During the burn, a five-person staff from Fontenelle Forest will clear and burn brush and leaves, with two using hand-held drip torches to produce low-intensity flames. A member of the Fire Department will supervise.

The brush and leaves will burn for about two hours, followed by three or four hours of cleanup and several days of monitoring. Then crews will begin the planning process for another patch of land, which will again have to be approved by the Fire Department.

Crews hope to burn an additional portion of forest in late winter, sometime in January or February before spring growth starts to emerge. Burns will be conducted only while plants are dormant in late fall and winter.

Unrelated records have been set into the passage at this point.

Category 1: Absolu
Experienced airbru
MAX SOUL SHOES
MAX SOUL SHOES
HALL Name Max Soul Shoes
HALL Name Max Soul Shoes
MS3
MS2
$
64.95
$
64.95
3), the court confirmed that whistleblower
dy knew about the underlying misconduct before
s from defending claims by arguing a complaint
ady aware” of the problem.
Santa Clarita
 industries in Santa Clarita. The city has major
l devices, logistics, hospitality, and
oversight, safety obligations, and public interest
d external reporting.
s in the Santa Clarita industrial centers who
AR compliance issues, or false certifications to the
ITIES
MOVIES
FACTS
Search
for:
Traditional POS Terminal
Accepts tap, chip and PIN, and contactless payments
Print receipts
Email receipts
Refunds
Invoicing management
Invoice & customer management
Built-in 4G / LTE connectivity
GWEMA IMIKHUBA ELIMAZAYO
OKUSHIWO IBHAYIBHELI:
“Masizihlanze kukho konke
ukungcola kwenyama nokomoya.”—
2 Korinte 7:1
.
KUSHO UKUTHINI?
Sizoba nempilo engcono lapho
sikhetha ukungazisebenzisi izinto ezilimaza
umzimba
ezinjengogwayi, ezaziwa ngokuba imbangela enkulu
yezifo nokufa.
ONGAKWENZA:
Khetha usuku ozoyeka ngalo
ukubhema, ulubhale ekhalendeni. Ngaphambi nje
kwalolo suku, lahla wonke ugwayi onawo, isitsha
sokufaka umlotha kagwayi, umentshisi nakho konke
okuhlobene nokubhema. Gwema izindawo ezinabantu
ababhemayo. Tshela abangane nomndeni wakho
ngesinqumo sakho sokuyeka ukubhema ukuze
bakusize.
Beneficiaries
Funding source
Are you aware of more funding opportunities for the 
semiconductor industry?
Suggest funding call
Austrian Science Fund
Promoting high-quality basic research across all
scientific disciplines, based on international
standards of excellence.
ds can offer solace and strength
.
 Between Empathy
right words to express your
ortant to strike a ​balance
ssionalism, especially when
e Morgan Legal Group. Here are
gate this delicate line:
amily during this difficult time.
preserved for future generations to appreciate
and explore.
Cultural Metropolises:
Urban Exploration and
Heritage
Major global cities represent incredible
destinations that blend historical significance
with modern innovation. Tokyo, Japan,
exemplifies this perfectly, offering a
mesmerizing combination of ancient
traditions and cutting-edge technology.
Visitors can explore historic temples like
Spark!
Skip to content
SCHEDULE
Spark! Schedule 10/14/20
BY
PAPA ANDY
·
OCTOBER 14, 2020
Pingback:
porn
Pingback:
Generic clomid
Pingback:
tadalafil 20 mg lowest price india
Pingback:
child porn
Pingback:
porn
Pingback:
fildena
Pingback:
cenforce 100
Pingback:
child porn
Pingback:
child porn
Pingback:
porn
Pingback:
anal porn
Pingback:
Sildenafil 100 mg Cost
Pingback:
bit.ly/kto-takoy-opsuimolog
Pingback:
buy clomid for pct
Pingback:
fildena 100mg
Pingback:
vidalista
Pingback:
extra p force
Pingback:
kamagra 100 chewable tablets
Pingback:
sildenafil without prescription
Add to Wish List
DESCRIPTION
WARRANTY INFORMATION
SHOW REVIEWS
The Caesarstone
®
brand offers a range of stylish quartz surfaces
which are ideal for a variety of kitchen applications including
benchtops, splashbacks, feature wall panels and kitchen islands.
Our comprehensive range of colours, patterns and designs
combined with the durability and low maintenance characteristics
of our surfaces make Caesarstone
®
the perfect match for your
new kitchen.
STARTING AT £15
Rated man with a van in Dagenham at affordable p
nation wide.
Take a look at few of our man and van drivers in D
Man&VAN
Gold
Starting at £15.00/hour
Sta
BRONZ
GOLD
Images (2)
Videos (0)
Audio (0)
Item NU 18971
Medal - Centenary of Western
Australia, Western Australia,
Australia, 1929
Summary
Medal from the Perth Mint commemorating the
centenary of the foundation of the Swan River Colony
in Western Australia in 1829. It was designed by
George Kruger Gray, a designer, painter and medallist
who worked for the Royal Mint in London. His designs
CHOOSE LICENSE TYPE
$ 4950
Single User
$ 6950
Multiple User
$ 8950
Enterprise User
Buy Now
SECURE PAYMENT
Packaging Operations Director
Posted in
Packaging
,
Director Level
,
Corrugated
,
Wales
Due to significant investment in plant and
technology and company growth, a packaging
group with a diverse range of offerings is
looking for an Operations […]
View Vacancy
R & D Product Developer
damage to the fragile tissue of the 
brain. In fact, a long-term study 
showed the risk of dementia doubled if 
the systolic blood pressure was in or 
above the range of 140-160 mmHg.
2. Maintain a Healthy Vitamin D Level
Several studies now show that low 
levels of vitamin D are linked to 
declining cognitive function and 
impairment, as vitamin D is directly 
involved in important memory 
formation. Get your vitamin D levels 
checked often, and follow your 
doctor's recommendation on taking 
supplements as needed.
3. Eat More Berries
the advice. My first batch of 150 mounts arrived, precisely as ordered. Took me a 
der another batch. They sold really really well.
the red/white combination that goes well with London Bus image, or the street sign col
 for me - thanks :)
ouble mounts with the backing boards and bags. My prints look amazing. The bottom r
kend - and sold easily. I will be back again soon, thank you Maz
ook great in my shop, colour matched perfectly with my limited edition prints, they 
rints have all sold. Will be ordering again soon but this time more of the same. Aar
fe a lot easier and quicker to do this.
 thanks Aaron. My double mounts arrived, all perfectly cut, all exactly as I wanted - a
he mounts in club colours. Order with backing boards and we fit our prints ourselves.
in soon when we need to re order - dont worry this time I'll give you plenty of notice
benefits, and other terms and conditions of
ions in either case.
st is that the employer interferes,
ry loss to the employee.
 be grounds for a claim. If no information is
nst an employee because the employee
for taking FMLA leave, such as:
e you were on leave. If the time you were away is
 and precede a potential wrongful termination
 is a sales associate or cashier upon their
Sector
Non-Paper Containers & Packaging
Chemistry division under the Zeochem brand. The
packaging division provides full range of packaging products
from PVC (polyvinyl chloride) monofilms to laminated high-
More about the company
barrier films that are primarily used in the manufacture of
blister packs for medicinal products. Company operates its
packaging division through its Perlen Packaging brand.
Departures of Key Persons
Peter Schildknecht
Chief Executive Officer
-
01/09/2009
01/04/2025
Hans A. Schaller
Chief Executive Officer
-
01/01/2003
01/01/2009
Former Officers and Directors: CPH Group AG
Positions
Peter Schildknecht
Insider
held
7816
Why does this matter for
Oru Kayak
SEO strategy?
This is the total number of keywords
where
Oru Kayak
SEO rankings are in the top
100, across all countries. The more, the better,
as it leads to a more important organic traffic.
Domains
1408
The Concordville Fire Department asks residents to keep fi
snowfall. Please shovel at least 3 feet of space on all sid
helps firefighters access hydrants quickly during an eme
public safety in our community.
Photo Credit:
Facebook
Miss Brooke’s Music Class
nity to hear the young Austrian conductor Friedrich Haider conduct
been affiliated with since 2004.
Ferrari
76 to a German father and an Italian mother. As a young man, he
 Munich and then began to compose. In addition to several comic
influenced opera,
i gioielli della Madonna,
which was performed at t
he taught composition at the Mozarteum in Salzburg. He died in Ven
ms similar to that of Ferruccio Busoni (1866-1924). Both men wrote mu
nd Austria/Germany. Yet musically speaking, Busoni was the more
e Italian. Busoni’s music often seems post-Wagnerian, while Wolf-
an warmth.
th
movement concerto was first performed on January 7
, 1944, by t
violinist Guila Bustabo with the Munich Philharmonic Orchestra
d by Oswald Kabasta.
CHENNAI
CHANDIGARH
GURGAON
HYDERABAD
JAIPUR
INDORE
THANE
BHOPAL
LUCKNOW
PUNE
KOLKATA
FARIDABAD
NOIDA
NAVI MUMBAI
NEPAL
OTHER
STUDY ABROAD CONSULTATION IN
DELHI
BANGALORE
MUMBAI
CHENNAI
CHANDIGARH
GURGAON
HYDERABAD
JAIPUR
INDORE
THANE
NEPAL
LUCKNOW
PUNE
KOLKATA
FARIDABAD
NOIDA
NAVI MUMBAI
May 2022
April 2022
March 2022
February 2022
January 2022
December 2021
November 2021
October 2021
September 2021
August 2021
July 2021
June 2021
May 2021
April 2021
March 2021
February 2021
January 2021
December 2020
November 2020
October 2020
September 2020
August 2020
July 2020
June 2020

This isn’t the first time the forest has done a controlled burn, though it is the most extensive.

In November 1971, 10 to 12 acres of the forest were burned to create a prairie. In 1993, the forest burned almost 8 acres near its boardwalk, and a few more areas the following year.

At Neale Woods, a property owned by Fontenelle Forest south of Fort Calhoun, staff has done prescribed burning for the past 12 years.

Bellevue Mayor Rita Sanders, who is a paying member of Fontenelle Forest, was concerned about air quality before meeting with the staff at Fontenelle Forest on Monday, but she left the meeting feeling reassured about their plan.

“I think they’re really trying to be proactive and make sure these citizens are well-informed on when it might happen and why it might happen,” she said.

Dealing with public concern is common for other nature centers that perform controlled burns in urban settings. The Urban Ecology Center in Milwaukee dealt with challenges similar to those of Fontenelle when it began a series of controlled burns last year.

The burnt forest isn’t a charred wasteland, like one might expect. Careful burning clears away brush, but it doesn’t take down trees or blacken the earth for long. Within about a week, seedlings begin popping back up.

“Things really fill in,” said Kim Forbeck, manager of land stewardship for the Urban Ecology Center. “You can’t even tell there’s fire within a couple weeks.”